(What is expected) Write only how many lines in this data include "Lendico".
━━━━━ Data excerpts ━━━━━
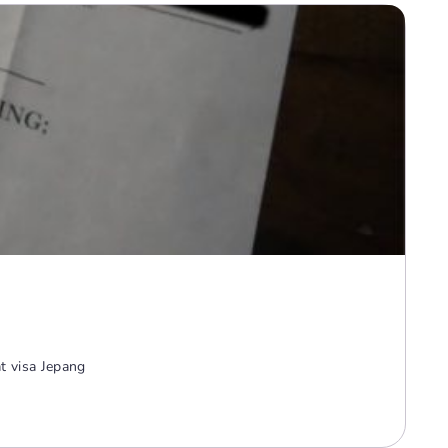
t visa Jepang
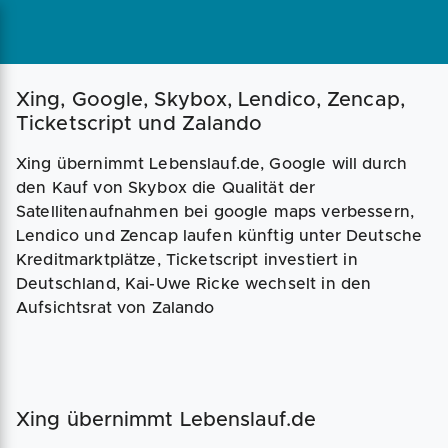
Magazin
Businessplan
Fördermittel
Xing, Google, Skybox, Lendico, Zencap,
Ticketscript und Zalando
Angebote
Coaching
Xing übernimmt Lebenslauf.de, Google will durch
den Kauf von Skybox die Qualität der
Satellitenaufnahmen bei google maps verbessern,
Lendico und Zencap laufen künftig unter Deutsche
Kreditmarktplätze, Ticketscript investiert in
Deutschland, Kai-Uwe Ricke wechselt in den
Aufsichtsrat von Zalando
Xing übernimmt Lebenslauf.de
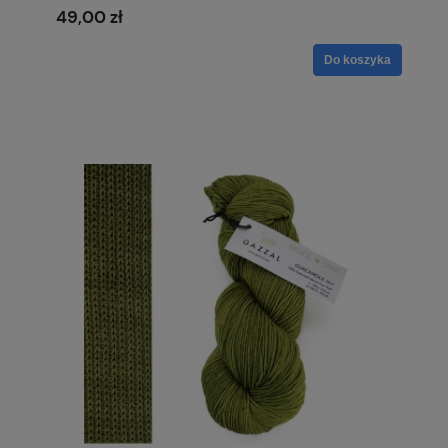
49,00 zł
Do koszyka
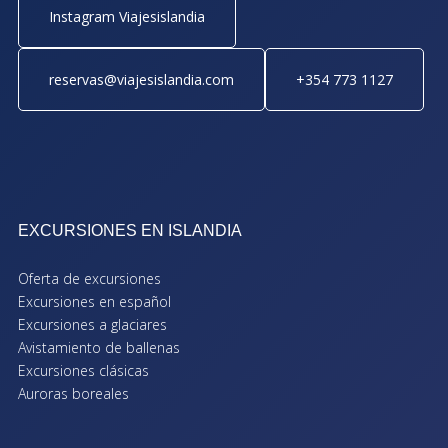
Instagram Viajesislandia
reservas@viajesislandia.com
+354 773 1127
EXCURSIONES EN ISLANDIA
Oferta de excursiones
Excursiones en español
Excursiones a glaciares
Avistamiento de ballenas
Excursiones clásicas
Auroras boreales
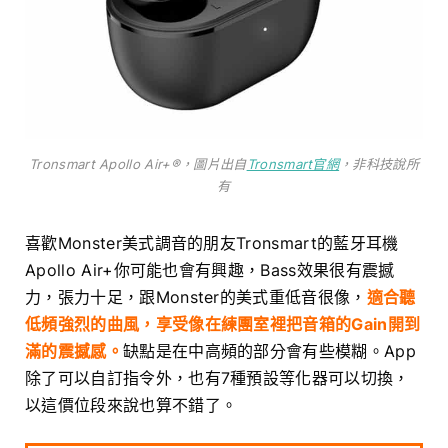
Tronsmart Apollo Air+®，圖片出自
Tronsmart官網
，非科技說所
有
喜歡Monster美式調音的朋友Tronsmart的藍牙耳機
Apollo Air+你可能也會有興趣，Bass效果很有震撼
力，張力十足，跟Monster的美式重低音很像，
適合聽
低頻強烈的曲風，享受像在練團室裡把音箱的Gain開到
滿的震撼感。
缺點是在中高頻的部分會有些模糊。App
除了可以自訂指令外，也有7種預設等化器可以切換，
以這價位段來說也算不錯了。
━━━━━
━━━━━ Data excerpts ━━━━━
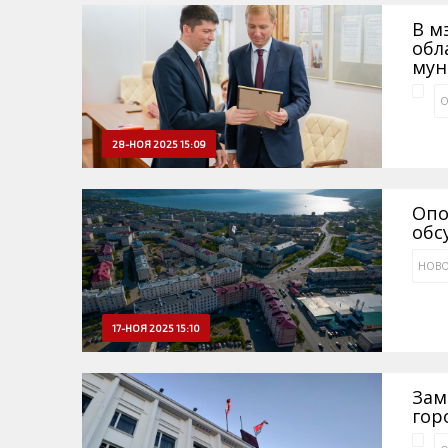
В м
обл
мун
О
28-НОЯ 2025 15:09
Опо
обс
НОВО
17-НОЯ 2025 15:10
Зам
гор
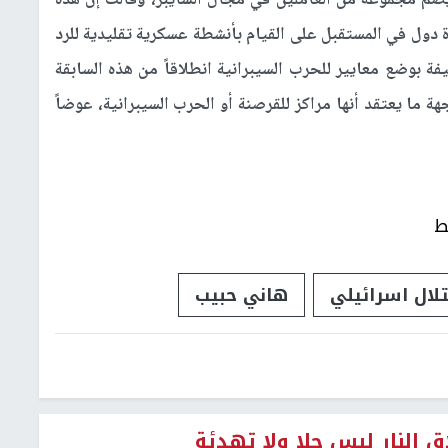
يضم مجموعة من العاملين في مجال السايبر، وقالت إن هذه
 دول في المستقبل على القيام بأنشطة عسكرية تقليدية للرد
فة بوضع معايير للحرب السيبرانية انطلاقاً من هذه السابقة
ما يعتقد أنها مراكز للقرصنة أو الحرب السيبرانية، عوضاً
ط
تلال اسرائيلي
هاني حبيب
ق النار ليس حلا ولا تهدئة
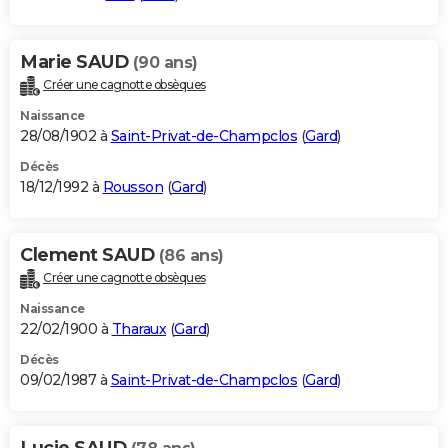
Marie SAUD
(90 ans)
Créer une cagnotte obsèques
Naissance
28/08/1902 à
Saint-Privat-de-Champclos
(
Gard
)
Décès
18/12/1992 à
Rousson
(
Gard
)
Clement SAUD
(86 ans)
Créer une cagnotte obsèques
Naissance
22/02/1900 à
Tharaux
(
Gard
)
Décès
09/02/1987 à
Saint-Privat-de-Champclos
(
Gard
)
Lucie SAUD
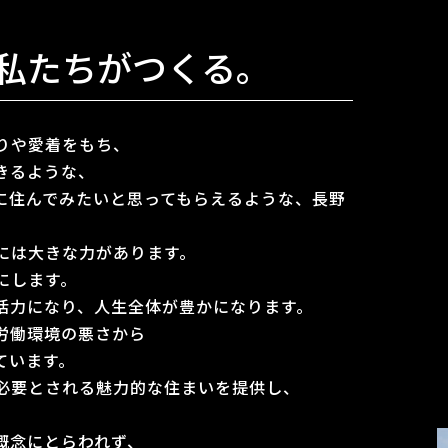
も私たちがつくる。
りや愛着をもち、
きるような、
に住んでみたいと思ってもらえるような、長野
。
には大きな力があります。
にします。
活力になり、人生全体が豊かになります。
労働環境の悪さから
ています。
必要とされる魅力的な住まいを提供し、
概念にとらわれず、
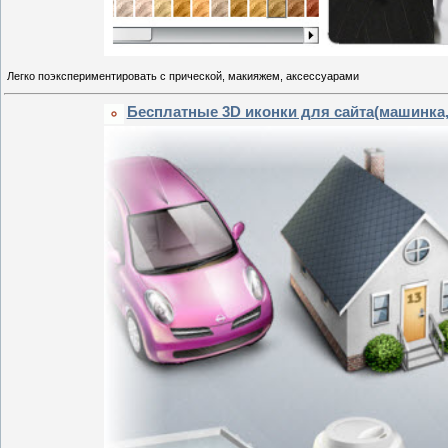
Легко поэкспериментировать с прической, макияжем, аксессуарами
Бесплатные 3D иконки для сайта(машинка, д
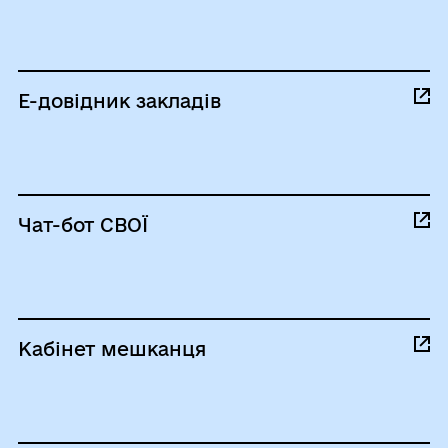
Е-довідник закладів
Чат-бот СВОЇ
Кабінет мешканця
━━━━━
(Result of this task) 2